++++ Source data ++++

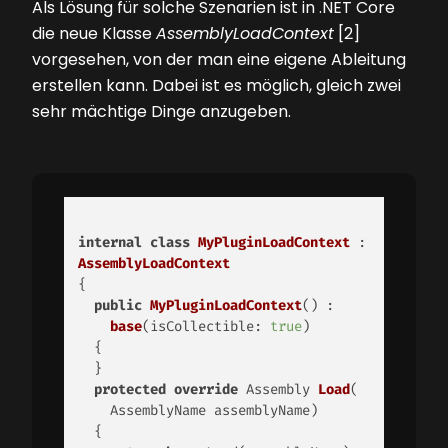
Als Lösung für solche Szenarien ist in .NET Core
die neue Klasse
AssemblyLoadContext
[2]
vorgesehen, von der man eine eigene Ableitung
erstellen kann. Dabei ist es möglich, gleich zwei
sehr mächtige Dinge anzugeben.
internal
class
MyPluginLoadContext
 : 
AssemblyLoadContext
{ 

public
MyPluginLoadContext
() : 

base
(
isCollectible: 
true
)
  { 

  } 

protected
override
 Assembly 
Load
(
    AssemblyName assemblyName
)
  {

++++

**Aim of the task**: Exclude the images and copy every record above exactly.

**Reply to the exercise**:
Als Lösung für solche Szenarien ist in .NET Core
die neue Klasse
AssemblyLoadContext
[2]
vorgesehen, von der man eine eigene Ableitung
erstellen kann. Dabei ist es möglich, gleich zwei
sehr mächtige Dinge anzugeben.
internal
class
MyPluginLoadContext
 : 
AssemblyLoadContext
{ 

public
MyPluginLoadContext
() : 

base
(
isCollectible: 
true
)
  { 

  } 

protected
override
 Assembly 
Load
(
    AssemblyName assemblyName
)
  {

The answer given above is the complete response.